### Work instructions
Only lines containing "Valence" are wanted from the data below. Copy those lines.

BEGIN Information

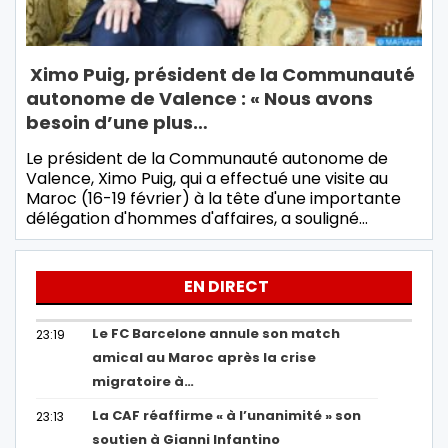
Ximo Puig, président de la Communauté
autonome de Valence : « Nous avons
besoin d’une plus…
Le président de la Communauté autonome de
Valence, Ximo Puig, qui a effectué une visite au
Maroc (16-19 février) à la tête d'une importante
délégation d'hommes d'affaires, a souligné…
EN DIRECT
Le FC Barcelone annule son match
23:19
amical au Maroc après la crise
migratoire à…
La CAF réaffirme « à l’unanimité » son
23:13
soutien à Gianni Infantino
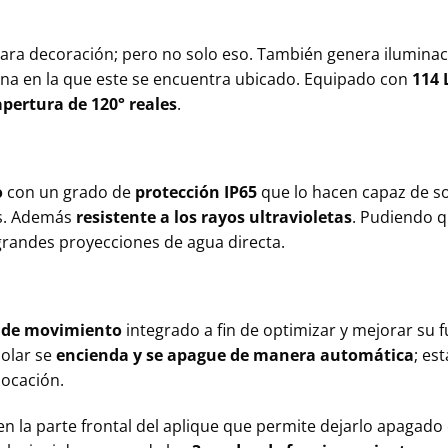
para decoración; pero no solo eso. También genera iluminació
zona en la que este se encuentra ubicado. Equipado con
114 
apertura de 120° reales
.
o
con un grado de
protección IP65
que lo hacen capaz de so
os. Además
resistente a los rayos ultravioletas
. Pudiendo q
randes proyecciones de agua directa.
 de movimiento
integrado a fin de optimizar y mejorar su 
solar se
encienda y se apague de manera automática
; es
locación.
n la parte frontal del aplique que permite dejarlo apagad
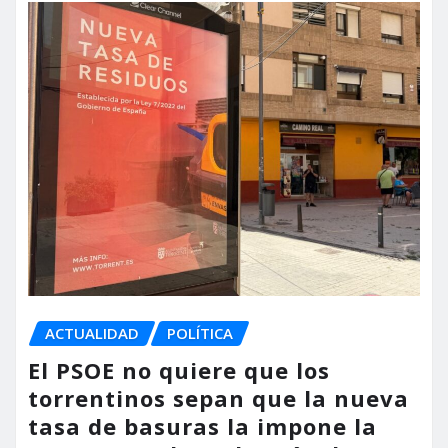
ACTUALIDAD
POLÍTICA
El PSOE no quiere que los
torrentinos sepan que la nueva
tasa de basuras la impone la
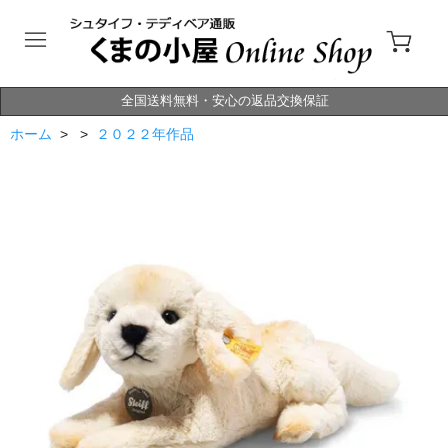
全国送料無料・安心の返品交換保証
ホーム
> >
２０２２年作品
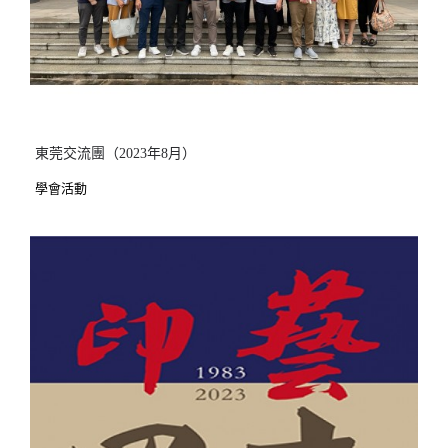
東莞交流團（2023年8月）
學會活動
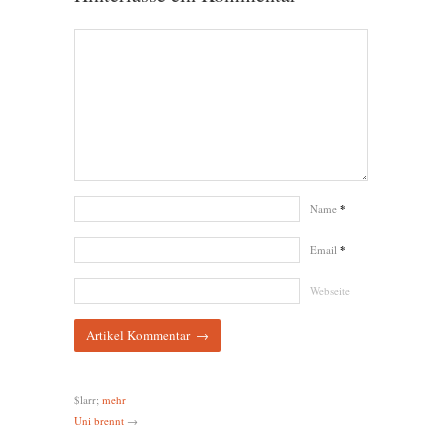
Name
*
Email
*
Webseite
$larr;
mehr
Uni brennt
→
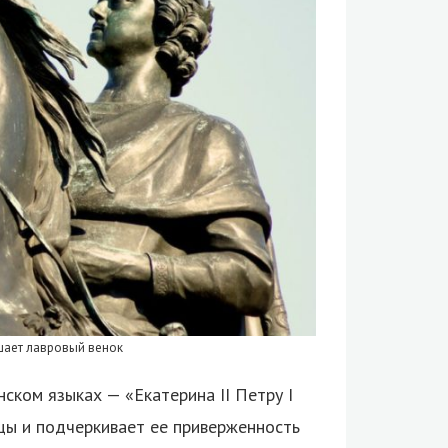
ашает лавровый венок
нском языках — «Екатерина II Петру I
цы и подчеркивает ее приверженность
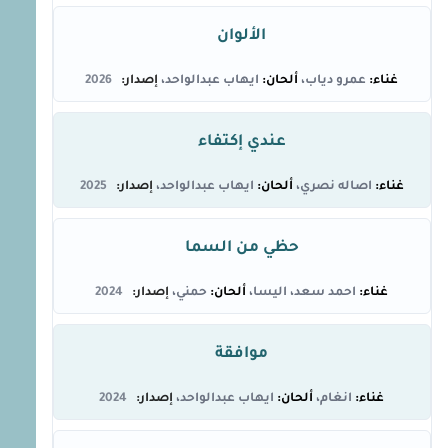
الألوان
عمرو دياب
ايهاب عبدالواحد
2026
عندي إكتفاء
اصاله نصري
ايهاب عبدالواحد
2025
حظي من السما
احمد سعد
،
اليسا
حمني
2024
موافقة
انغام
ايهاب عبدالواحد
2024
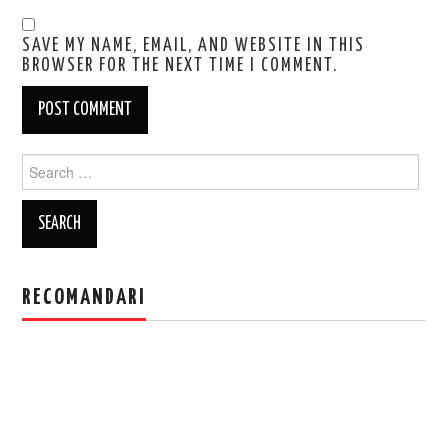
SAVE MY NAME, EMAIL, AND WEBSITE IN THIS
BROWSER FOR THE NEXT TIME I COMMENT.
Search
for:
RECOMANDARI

END Information

### Task result
autonome de Valence : « Nous avons
Valence, Ximo Puig, qui a effectué une visite au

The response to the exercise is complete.